Locate, in the data below, the line that contains "alarm system in" and the line that contains "outside. Border Collies"; reproduce exactly those two lines and every line between them, nothing more.

Records shown =
· · ·

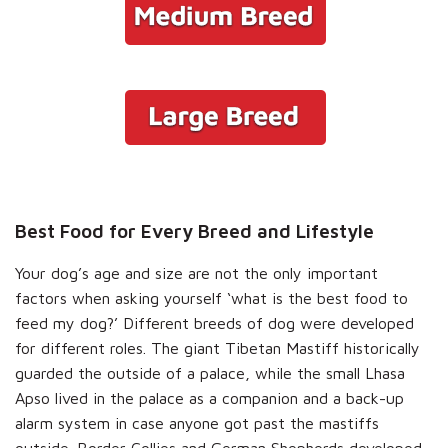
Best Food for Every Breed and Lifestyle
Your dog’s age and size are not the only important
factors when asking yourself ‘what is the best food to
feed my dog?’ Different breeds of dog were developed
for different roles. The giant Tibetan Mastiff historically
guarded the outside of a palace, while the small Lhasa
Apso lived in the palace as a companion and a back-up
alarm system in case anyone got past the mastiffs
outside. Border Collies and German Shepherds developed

· · ·

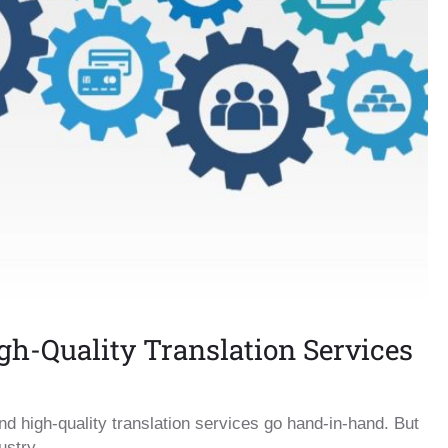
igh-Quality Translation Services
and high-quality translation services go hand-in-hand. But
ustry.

· · ·

Answer for the task =
alarm system in case anyone got past the mastiffs
outside. Border Collies and German Shepherds developed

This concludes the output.